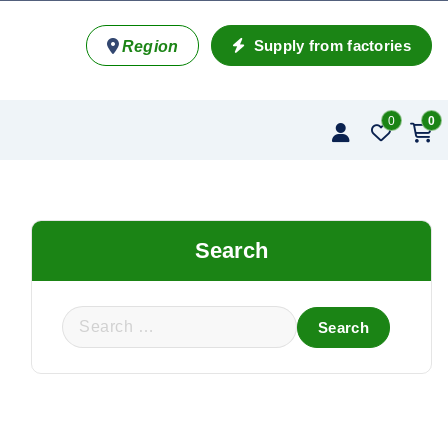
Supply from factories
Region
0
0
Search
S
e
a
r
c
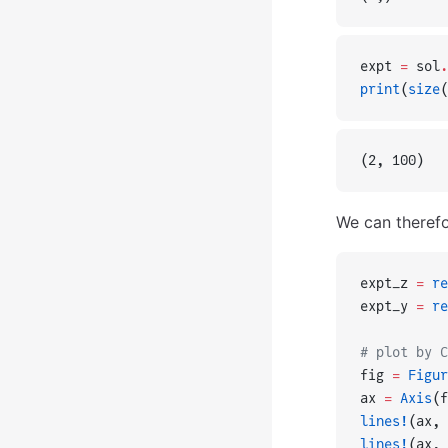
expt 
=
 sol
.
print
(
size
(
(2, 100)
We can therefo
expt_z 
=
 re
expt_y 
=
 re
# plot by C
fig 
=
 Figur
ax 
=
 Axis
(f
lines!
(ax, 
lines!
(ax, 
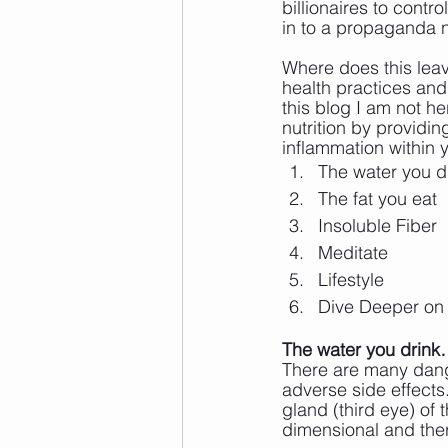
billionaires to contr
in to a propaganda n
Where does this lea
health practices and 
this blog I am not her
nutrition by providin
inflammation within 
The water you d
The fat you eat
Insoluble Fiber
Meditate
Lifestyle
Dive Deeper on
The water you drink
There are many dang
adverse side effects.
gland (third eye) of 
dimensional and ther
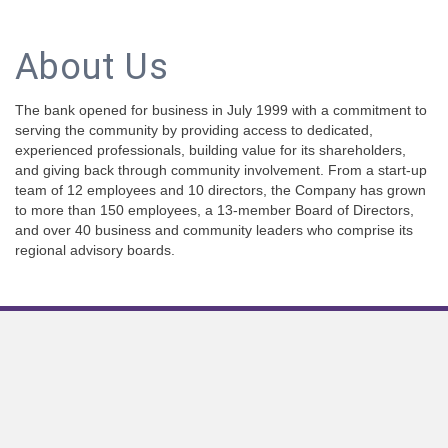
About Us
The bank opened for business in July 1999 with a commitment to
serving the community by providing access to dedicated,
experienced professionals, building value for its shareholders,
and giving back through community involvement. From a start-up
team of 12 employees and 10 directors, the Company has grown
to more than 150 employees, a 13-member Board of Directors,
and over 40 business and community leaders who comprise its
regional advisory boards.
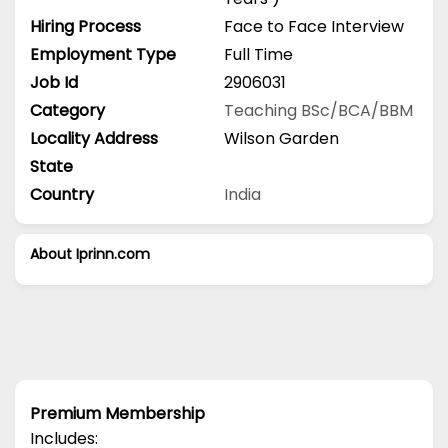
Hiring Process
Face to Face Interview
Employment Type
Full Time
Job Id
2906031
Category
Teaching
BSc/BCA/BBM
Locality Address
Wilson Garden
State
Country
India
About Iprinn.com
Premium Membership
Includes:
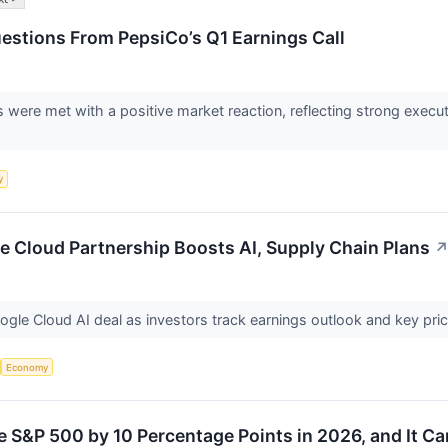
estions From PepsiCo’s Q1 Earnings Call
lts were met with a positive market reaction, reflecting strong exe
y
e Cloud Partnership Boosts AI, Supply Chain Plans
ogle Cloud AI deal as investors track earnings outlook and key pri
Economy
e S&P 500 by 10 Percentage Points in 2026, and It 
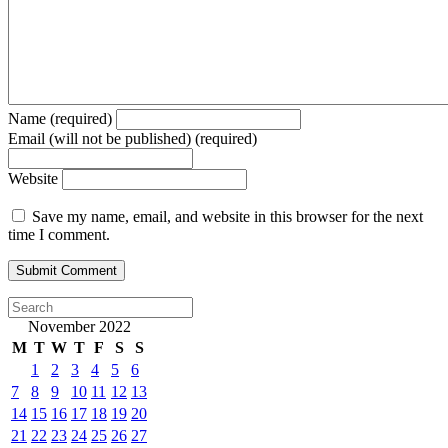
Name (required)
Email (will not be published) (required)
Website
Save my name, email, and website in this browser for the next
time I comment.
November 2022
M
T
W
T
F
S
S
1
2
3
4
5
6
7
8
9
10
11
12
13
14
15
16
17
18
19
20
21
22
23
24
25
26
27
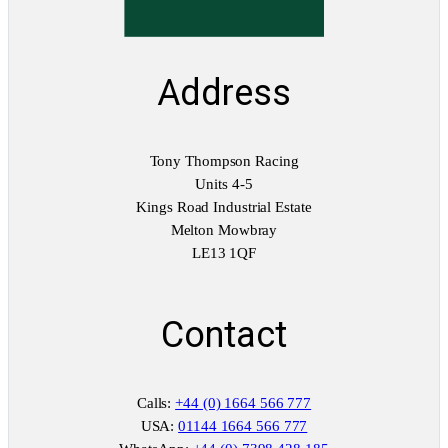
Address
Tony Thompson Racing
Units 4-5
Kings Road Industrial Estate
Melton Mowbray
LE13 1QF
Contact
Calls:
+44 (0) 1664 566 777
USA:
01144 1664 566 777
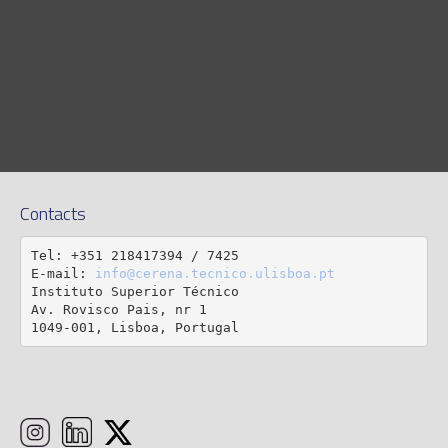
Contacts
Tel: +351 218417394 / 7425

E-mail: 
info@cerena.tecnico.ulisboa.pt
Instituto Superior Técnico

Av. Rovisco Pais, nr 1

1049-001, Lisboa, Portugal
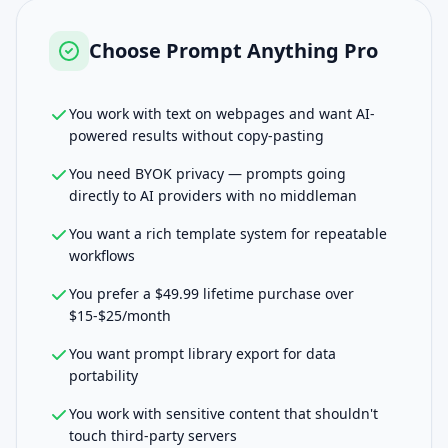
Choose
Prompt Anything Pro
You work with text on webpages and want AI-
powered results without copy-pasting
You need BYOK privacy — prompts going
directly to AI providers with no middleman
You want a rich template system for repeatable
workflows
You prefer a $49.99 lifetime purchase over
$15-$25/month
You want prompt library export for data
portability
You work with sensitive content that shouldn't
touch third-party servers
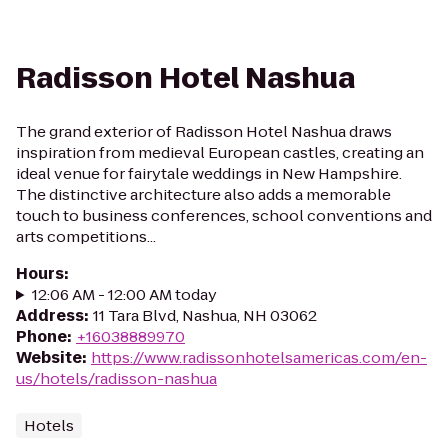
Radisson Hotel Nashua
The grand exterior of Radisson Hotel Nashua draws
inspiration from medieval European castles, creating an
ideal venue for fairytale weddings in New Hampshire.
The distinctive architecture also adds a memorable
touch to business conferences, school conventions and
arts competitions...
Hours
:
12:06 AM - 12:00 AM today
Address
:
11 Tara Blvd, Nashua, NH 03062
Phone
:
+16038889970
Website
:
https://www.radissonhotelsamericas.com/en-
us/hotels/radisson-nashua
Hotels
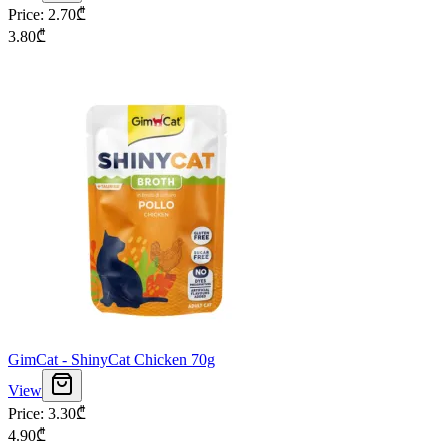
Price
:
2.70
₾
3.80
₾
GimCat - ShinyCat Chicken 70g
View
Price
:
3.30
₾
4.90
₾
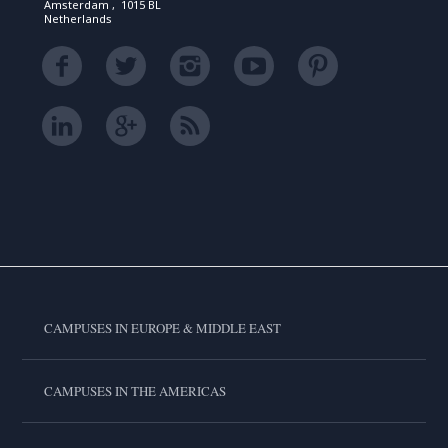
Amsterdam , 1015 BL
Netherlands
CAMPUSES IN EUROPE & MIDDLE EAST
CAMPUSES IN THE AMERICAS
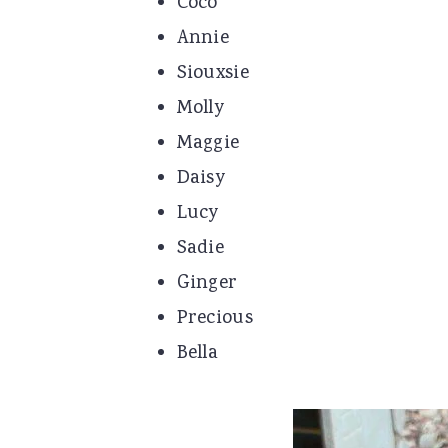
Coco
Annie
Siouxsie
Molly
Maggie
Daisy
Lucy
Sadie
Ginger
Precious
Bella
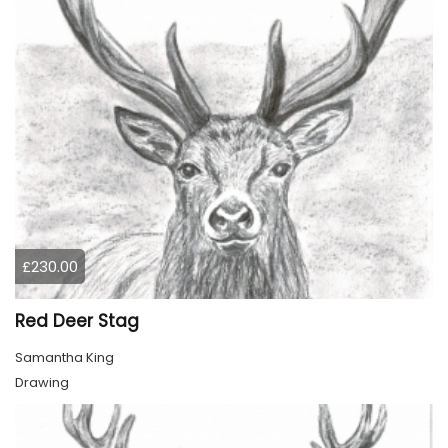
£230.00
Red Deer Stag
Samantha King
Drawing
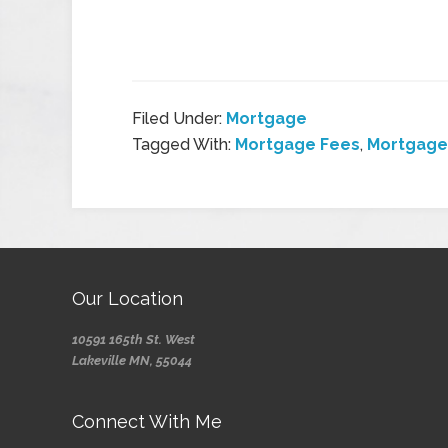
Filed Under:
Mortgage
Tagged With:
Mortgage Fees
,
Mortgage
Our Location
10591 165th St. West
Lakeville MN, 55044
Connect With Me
◇ ◇ ◇ ◇ ◇
◆ Exercise brief:
Write out the entries above word for word. Do not include the pictures.

◆ Answer to this exercise:
Supply from factories
Region
0
0
Search
S
e
a
r
c
expt 
=
 sol
.
print
(
size
(
(2, 100)
We can therefo
expt_z 
=
 re
expt_y 
=
 re
# plot by C
fig 
=
 Figur
ax 
=
 Axis
(f
lines!
(ax, 
lines!
(ax, 
billionaires to contr
in to a propaganda n
Where does this lea
health practices and 
this blog I am not her
nutrition by providin
inflammation within 
The water you d
The fat you eat
Insoluble Fiber
Meditate
Lifestyle
Dive Deeper on
The water you drink
There are many dang
adverse side effects.
gland (third eye) of 
dimensional and ther
About Us
The bank opened for business in July 1999 with a commitment to
serving the community by providing access to dedicated,
experienced professionals, building value for its shareholders,
and giving back through community involvement. From a start-up
team of 12 employees and 10 directors, the Company has grown
to more than 150 employees, a 13-member Board of Directors,
and over 40 business and community leaders who comprise its
regional advisory boards.
Hiring Process
Face to Face Interview
Employment Type
Full Time
Job Id
2906031
Category
Teaching
BSc/BCA/BBM
Locality Address
Wilson Garden
State
Country
India
About Iprinn.com
Premium Membership
Includes:
estions From PepsiCo’s Q1 Earnings Call
lts were met with a positive market reaction, reflecting strong exe
y
e Cloud Partnership Boosts AI, Supply Chain Plans
ogle Cloud AI deal as investors track earnings outlook and key pri
Economy
e S&P 500 by 10 Percentage Points in 2026, and It 
Name (required)
Email (will not be published) (required)
Website
Save my name, email, and website in this browser for the next
time I comment.
November 2022
M
T
W
T
F
S
S
1
2
3
4
5
6
7
8
9
10
11
12
13
14
15
16
17
18
19
20
21
22
23
24
25
26
27
Address
Tony Thompson Racing
Units 4-5
Kings Road Industrial Estate
Melton Mowbray
LE13 1QF
Contact
Calls:
+44 (0) 1664 566 777
USA:
01144 1664 566 777
Contacts
Tel: +351 218417394 / 7425

E-mail: 
info@cerena.tecnico.ulisboa.pt
Instituto Superior Técnico

Av. Rovisco Pais, nr 1

1049-001, Lisboa, Portugal
Choose
Prompt Anything Pro
You work with text on webpages and want AI-
powered results without copy-pasting
You need BYOK privacy — prompts going
directly to AI providers with no middleman
You want a rich template system for repeatable
workflows
You prefer a $49.99 lifetime purchase over
$15-$25/month
You want prompt library export for data
portability
You work with sensitive content that shouldn't
touch third-party servers
Radisson Hotel Nashua
The grand exterior of Radisson Hotel Nashua draws
inspiration from medieval European castles, creating an
ideal venue for fairytale weddings in New Hampshire.
The distinctive architecture also adds a memorable
touch to business conferences, school conventions and
arts competitions...
Hours
:
12:06 AM - 12:00 AM today
Address
:
11 Tara Blvd, Nashua, NH 03062
Phone
:
+16038889970
Website
:
https://www.radissonhotelsamericas.com/en-
us/hotels/radisson-nashua
Hotels
Price
:
2.70
₾
3.80
₾
GimCat - ShinyCat Chicken 70g
View
Price
:
3.30
₾
4.90
₾
Amsterdam , 1015 BL
Netherlands
CAMPUSES IN EUROPE & MIDDLE EAST
CAMPUSES IN THE AMERICAS
Coco
Annie
Siouxsie
Molly
Maggie
Daisy
Lucy
Sadie
Ginger
Precious
Bella
£230.00
Red Deer Stag
Samantha King
Drawing
Filed Under:
Mortgage
Tagged With:
Mortgage Fees
,
Mortgage
Our Location
10591 165th St. West
Lakeville MN, 55044
Connect With Me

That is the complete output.